Hidup itu seperti layaknya buah strowberi, asam.. manis. Ya, itu rasanya. Paham itu diyakini oleh Ranishia, cewek cuek yang begitu menggemari buah strowberi. Strowberi, identik dengan gadis-gadis cantik nan feminim. Tapi itu jadi tak berlaku jika melihat Ranishia yang memiliki sifat tomboi layaknya anak laki-laki.
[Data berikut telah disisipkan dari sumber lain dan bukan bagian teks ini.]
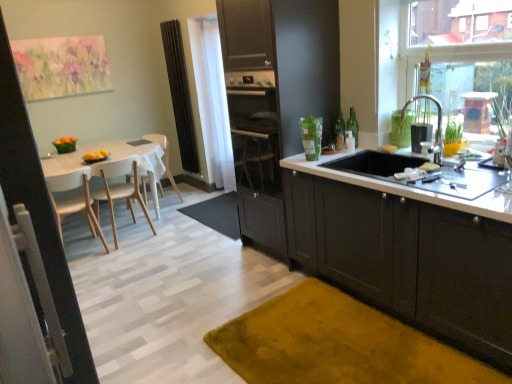 This screenshot has height=384, width=512. In order to click on free space above white wood chair at left, the 3th chair when ordered from back to front (from a real-world perspective) in this screenshot , I will do `click(70, 164)`.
“Husss... nglamun aja kamu, Ran!” bentak Fatimah yang tak ada angin tak ada hujan tiba-tiba nonggol di belakang Ranishia. Mata Ranishia terbelalak seperti ingin keluar dari tempurung kepalanya.
Tetapi, ia tetaplah Ranishia yang cuek. Ada demo, kebakaran, bahkan perang duniapun ia tak akan goyah dengan kejutan apapun. Ranishia sejenak hanya memandang Fatimah dengan ekspresi datar. Lalu dengan tanpa dosa diraihnya sebuah strowberi dari kotak bekal yang ia letakkan di pangkuannya.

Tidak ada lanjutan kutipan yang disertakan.